If you do a Google search of Delaware Series LLC you will find ads by companies (not attorneys) offering to form a Delaware Series LLC, where they will extol the benefits of owning multiple parcels of real estate in a Series LLC; suggest that entrepreneurs put separate investment companies in a Series LLC or that companies put subsidiaries into separate series. They suggest that by using a Series LLC rather than a series of LLC the customer can save multiple LLC taxes. These companies clearly do not understand the Act and are making inappropriate suggestions.
The final problem associated with a Series LLC is the risk of bankruptcy. Not all business ventures are successful, when a business fails the filing of a petition in bankruptcy may be necessary. There have been series that have filed a bankruptcy petition separate from the Mothership and the Mothership remains out of bankruptcy, but as of yet no bankruptcy court has fully taken up the question of whether a series of an LLC, similar to a Delaware Protected Series or a Delaware Registered Protected Series can file a petition in bankruptcy separate from any other series or separate from the Mothership. It is impossible to determine why the issue has not been addressed, quite possibly the creditors did not want to have the bankruptcy dismissed. Possibly the court did not decide to address the issue sue sponte as neither of the parties sought adjudication and the philosophy of the bankruptcy courts is to rehabilitate the company. If there was not a need to include the assets of any other series the court would not have any interest in pursuing the matter sue sponte.
In conclusion, the Delaware Series LLC, existing under either Section 215 or 218 has many proper uses in commerce.

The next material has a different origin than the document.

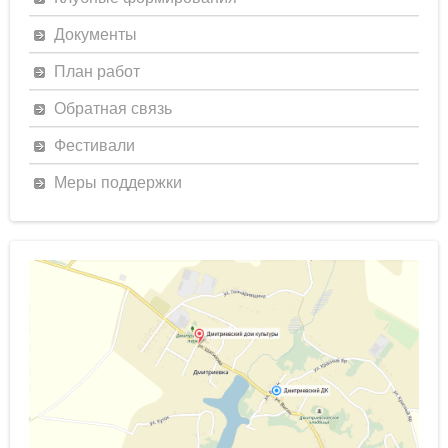
Документы
План работ
Обратная связь
Фестивали
Меры поддержки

Care must be taken by the management or the company’s attorney in understanding the risks associated with its use of a Series LLC rather than an individual LLC with respect to the type of assets under consideration, particularly if they are physical assets to be located in a State that does not fully support the protections in the Delaware Act. Consideration must also be given to any subsequently developing lines of bankruptcy court decisions if those decisions are adverse to a Series LLC. If the decision to use a Series LLC is to avoid multiple Delaware LLC taxes, we suggest that you reconsider the deal if it is that thin that the LLC tax would have a material adverse effect.
Our professional recommendation to clients who wish to house physical assets in limited liability companies is to establish a separate holding company or Mothership. Under the Mothership, we establish and organize separate single member LLC’s each silo a separate asset. The sole member of each asset-holding LLC is the Mothership. This arrangement would only require a single informational Federal tax return and 10-99’s to its members, as under current regulations the single-member LLC is a disregarded entity, and the assets and liabilities of the single-member LLCs are aggregated for tax purposes. If the Mothership has only a single member, then the Mothership passes its assets and liabilities up to its single member.